◆ Task instructions: An exact transcription of all the records, free of pictures, is the expected answer.

Records from a collection
........

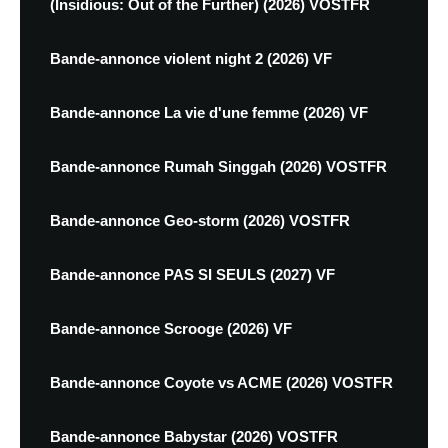
(Insidious: Out of the Further) (2026) VOSTFR
Bande-annonce violent night 2 (2026) VF
Bande-annonce La vie d'une femme (2026) VF
Bande-annonce Rumah Singgah (2026) VOSTFR
Bande-annonce Geo-storm (2026) VOSTFR
Bande-annonce PAS SI SEULS (2027) VF
Bande-annonce Scrooge (2026) VF
Bande-annonce Coyote vs ACME (2026) VOSTFR
Bande-annonce Babystar (2026) VOSTFR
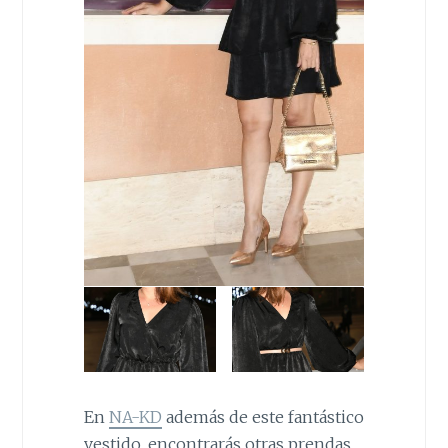
En
NA-KD
además de este fantástico
vestido, encontrarás otras prendas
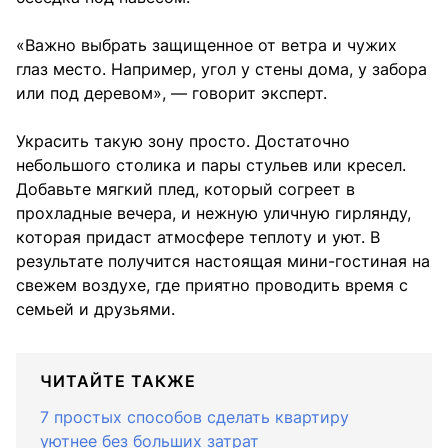
«Важно выбрать защищенное от ветра и чужих
глаз место. Например, угол у стены дома, у забора
или под деревом», — говорит эксперт.
Украсить такую зону просто. Достаточно
небольшого столика и пары стульев или кресел.
Добавьте мягкий плед, который согреет в
прохладные вечера, и нежную уличную гирлянду,
которая придаст атмосфере теплоту и уют. В
результате получится настоящая мини-гостиная на
свежем воздухе, где приятно проводить время с
семьей и друзьями.
ЧИТАЙТЕ ТАКЖЕ
7 простых способов сделать квартиру
уютнее без больших затрат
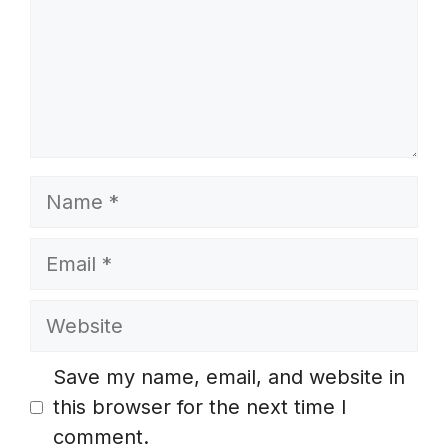
Name
Email
Website
Save my name, email, and website in
this browser for the next time I
comment.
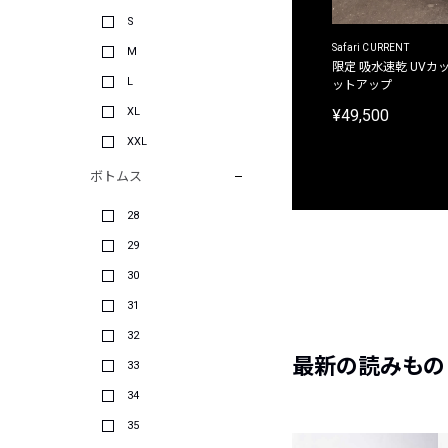
S
ACANTHUS
Safari CURRENT
M
別注限定 フード付き チェックシャツジャケット
限定 吸水速乾 UVカッ
L
ットアップ
¥31,900
XL
¥49,500
XXL
ボトムス
28
29
30
31
32
最新の読みもの
33
34
35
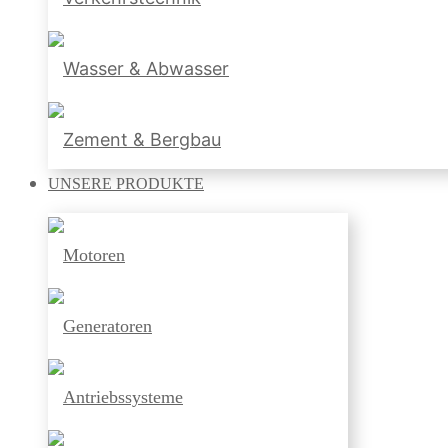
Wasser & Abwasser
Zement & Bergbau
UNSERE
PRODUKTE
Motoren
Generatoren
Antriebssysteme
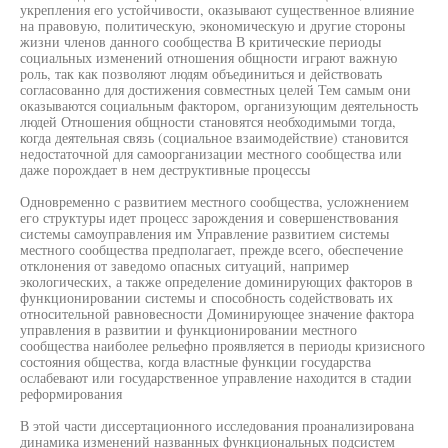
укрепления его устойчивости, оказывают существенное влияние
на правовую, политическую, экономическую и другие стороны
жизни членов данного сообщества В критические периоды
социальных изменений отношения общности играют важную
роль, так как позволяют людям объединиться и действовать
согласованно для достижения совместных целей Тем самым они
оказываются социальным фактором, организующим деятельность
людей Отношения общности становятся необходимыми тогда,
когда деятельная связь (социальное взаимодействие) становится
недостаточной для самоорганизации местного сообщества или
даже порождает в нем деструктивные процессы
Одновременно с развитием местного сообщества, усложнением
его структуры идет процесс зарождения и совершенствования
системы самоуправления им Управление развитием системы
местного сообщества предполагает, прежде всего, обеспечение
отклонения от заведомо опасных ситуаций, например
экологических, а также определение доминирующих факторов в
функционировании системы и способность содействовать их
относительной равновесности Доминирующее значение фактора
управления в развитии и функционировании местного
сообщества наиболее рельефно проявляется в периоды кризисного
состояния общества, когда властные функции государства
ослабевают или государственное управление находится в стадии
реформирования
В этой части диссертационного исследования проанализирована
динамика изменений названных функциональных подсистем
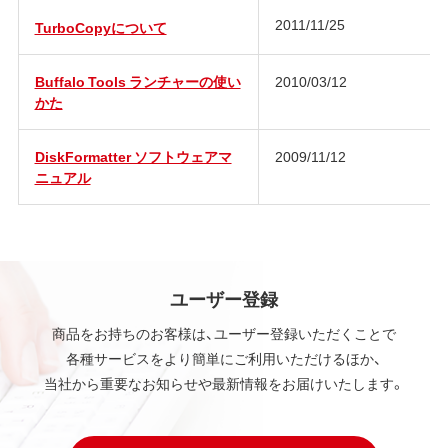
2011/11/25
TurboCopyについて
Buffalo Tools ランチャーの使い
2010/03/12
かた
DiskFormatter ソフトウェアマ
2009/11/12
ニュアル
ユーザー登録
商品をお持ちのお客様は、ユーザー登録いただくことで
各種サービスをより簡単にご利用いただけるほか、
当社から重要なお知らせや最新情報をお届けいたします。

........

◆ Solution for this task:
(Insidious: Out of the Further) (2026) VOSTFR
Bande-annonce violent night 2 (2026) VF
Bande-annonce La vie d'une femme (2026) VF
Bande-annonce Rumah Singgah (2026) VOSTFR
Bande-annonce Geo-storm (2026) VOSTFR
Bande-annonce PAS SI SEULS (2027) VF
Bande-annonce Scrooge (2026) VF
Bande-annonce Coyote vs ACME (2026) VOSTFR
Bande-annonce Babystar (2026) VOSTFR
En
NA-KD
además de este fantástico
vestido, encontrarás otras prendas
«Важно выбрать защищенное от ветра и чужих
глаз место. Например, угол у стены дома, у забора
или под деревом», — говорит эксперт.
Украсить такую зону просто. Достаточно
небольшого столика и пары стульев или кресел.
Добавьте мягкий плед, который согреет в
прохладные вечера, и нежную уличную гирлянду,
которая придаст атмосфере теплоту и уют. В
результате получится настоящая мини-гостиная на
свежем воздухе, где приятно проводить время с
семьей и друзьями.
ЧИТАЙТЕ ТАКЖЕ
7 простых способов сделать квартиру
уютнее без больших затрат
Name
Email
Website
Save my name, email, and website in
this browser for the next time I
comment.
S
ACANTHUS
Safari CURRENT
M
別注限定 フード付き チェックシャツジャケット
限定 吸水速乾 UVカッ
L
ットアップ
¥31,900
XL
¥49,500
XXL
ボトムス
28
29
30
31
32
最新の読みもの
33
34
35
Wasser & Abwasser
Zement & Bergbau
UNSERE
PRODUKTE
Motoren
Generatoren
Antriebssysteme
укрепления его устойчивости, оказывают существенное влияние
на правовую, политическую, экономическую и другие стороны
жизни членов данного сообщества В критические периоды
социальных изменений отношения общности играют важную
роль, так как позволяют людям объединиться и действовать
согласованно для достижения совместных целей Тем самым они
оказываются социальным фактором, организующим деятельность
людей Отношения общности становятся необходимыми тогда,
когда деятельная связь (социальное взаимодействие) становится
недостаточной для самоорганизации местного сообщества или
даже порождает в нем деструктивные процессы
Одновременно с развитием местного сообщества, усложнением
его структуры идет процесс зарождения и совершенствования
системы самоуправления им Управление развитием системы
местного сообщества предполагает, прежде всего, обеспечение
отклонения от заведомо опасных ситуаций, например
экологических, а также определение доминирующих факторов в
функционировании системы и способность содействовать их
относительной равновесности Доминирующее значение фактора
управления в развитии и функционировании местного
сообщества наиболее рельефно проявляется в периоды кризисного
состояния общества, когда властные функции государства
ослабевают или государственное управление находится в стадии
реформирования
В этой части диссертационного исследования проанализирована
динамика изменений названных функциональных подсистем
2011/11/25
TurboCopyについて
Buffalo Tools ランチャーの使い
2010/03/12
かた
DiskFormatter ソフトウェアマ
2009/11/12
ニュアル
ユーザー登録
商品をお持ちのお客様は、ユーザー登録いただくことで
各種サービスをより簡単にご利用いただけるほか、
当社から重要なお知らせや最新情報をお届けいたします。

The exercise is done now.